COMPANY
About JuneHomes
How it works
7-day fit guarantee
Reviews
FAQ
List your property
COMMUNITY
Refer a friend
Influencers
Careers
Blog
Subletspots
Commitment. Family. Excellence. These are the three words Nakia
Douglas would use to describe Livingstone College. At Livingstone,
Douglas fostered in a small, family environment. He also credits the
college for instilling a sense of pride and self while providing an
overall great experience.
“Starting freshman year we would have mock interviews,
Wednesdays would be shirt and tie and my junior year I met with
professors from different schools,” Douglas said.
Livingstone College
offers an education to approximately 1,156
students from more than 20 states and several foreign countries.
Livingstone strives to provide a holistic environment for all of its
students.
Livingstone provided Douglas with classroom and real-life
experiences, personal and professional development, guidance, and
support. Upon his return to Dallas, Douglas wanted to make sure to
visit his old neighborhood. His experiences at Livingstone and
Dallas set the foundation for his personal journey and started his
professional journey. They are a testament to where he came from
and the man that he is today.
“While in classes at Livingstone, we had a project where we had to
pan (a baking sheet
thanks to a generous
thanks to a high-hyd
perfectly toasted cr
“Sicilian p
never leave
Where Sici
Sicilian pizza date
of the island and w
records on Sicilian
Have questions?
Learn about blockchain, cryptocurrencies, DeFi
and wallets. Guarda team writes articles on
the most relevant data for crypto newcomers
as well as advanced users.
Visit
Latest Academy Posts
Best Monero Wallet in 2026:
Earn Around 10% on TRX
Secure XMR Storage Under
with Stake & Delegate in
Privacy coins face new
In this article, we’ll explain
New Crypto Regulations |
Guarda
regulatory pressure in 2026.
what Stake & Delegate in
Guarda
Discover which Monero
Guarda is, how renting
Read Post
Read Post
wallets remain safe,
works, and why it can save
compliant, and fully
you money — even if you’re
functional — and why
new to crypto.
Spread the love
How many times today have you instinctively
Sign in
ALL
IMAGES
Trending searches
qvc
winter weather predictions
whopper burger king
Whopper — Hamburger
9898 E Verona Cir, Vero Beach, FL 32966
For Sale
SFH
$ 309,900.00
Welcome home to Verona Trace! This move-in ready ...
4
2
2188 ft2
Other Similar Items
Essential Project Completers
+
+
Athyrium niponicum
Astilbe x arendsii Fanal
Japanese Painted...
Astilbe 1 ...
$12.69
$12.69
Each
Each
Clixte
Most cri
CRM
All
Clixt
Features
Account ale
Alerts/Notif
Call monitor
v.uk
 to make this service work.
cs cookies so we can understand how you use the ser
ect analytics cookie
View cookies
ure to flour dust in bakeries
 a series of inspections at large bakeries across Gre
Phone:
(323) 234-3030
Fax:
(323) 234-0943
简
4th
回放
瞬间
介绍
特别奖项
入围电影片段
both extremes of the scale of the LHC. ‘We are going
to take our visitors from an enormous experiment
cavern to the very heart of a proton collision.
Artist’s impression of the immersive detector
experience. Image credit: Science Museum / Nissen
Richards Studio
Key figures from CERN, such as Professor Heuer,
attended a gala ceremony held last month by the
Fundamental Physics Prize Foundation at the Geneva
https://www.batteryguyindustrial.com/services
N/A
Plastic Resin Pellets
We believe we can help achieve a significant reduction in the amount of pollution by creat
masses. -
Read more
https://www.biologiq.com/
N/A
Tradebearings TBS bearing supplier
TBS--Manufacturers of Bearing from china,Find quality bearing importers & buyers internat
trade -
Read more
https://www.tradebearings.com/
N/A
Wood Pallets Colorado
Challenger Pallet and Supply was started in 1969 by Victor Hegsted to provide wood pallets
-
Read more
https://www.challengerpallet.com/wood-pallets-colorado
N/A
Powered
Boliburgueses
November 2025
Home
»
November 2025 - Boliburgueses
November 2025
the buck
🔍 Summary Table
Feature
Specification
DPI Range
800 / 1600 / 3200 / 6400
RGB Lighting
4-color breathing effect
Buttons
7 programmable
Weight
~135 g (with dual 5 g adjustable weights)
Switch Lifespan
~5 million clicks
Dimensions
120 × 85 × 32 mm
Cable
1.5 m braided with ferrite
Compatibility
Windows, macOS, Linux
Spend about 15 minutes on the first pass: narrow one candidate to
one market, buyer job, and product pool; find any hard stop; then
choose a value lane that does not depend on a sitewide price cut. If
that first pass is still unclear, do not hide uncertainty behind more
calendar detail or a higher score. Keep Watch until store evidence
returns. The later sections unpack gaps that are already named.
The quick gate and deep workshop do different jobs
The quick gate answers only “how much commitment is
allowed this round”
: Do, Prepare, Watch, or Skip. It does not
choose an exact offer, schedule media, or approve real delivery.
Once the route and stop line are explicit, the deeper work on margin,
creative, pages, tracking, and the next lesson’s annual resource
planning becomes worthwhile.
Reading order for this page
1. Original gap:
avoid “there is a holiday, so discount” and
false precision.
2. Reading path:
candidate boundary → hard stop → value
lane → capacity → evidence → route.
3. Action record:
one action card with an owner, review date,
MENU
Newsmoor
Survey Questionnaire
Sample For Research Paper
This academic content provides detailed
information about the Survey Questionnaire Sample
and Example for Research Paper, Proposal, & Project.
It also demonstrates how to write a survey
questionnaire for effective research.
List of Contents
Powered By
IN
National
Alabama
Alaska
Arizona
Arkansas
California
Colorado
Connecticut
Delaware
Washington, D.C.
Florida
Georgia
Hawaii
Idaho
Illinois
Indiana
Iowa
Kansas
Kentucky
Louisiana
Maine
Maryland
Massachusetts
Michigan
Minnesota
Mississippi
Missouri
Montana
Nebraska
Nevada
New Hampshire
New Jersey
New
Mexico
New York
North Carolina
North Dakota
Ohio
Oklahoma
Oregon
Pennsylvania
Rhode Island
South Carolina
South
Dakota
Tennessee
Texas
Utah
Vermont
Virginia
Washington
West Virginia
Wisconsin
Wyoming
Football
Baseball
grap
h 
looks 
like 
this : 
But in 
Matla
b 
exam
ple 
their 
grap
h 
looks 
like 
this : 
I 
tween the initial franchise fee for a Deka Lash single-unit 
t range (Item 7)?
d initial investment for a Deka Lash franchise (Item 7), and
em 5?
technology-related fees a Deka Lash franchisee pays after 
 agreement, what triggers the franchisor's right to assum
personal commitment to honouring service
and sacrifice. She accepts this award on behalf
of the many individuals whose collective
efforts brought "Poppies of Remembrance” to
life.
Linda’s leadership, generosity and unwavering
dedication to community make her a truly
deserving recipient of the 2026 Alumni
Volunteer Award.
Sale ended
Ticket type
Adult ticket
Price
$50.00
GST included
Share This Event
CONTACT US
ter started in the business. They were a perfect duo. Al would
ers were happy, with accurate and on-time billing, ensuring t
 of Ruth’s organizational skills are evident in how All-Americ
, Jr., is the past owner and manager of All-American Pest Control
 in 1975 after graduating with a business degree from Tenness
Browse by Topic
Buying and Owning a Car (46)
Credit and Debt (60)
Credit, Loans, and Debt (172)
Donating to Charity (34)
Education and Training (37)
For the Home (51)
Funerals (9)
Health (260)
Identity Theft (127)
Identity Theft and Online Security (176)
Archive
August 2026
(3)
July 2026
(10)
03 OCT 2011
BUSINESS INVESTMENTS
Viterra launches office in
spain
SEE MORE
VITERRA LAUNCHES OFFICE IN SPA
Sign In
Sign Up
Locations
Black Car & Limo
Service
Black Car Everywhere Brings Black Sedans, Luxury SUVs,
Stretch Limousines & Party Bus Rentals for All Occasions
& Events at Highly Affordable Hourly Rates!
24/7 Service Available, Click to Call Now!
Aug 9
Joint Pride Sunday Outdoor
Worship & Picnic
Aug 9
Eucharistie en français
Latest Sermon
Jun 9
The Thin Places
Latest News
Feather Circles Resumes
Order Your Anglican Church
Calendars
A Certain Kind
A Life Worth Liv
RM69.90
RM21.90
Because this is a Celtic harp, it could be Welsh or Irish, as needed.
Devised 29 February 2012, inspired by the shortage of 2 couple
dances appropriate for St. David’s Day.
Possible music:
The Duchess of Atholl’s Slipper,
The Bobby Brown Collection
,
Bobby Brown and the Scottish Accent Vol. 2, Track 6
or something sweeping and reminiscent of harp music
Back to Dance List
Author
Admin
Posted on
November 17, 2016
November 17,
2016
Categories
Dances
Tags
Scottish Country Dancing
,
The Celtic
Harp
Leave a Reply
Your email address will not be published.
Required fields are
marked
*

▸ **Your goal**:
From the records above, repeat exactly the lines from the one with "(323) 234-0943" through the one with "choose a value", both included.

▸ **Answer box**:
(323) 234-0943
简
4th
回放
瞬间
介绍
特别奖项
入围电影片段
both extremes of the scale of the LHC. ‘We are going
to take our visitors from an enormous experiment
cavern to the very heart of a proton collision.
Artist’s impression of the immersive detector
experience. Image credit: Science Museum / Nissen
Richards Studio
Key figures from CERN, such as Professor Heuer,
attended a gala ceremony held last month by the
Fundamental Physics Prize Foundation at the Geneva
https://www.batteryguyindustrial.com/services
N/A
Plastic Resin Pellets
We believe we can help achieve a significant reduction in the amount of pollution by creat
masses. -
Read more
https://www.biologiq.com/
N/A
Tradebearings TBS bearing supplier
TBS--Manufacturers of Bearing from china,Find quality bearing importers & buyers internat
trade -
Read more
https://www.tradebearings.com/
N/A
Wood Pallets Colorado
Challenger Pallet and Supply was started in 1969 by Victor Hegsted to provide wood pallets
-
Read more
https://www.challengerpallet.com/wood-pallets-colorado
N/A
Powered
Boliburgueses
November 2025
Home
»
November 2025 - Boliburgueses
November 2025
the buck
🔍 Summary Table
Feature
Specification
DPI Range
800 / 1600 / 3200 / 6400
RGB Lighting
4-color breathing effect
Buttons
7 programmable
Weight
~135 g (with dual 5 g adjustable weights)
Switch Lifespan
~5 million clicks
Dimensions
120 × 85 × 32 mm
Cable
1.5 m braided with ferrite
Compatibility
Windows, macOS, Linux
Spend about 15 minutes on the first pass: narrow one candidate to
one market, buyer job, and product pool; find any hard stop; then
choose a value lane that does not depend on a sitewide price cut. If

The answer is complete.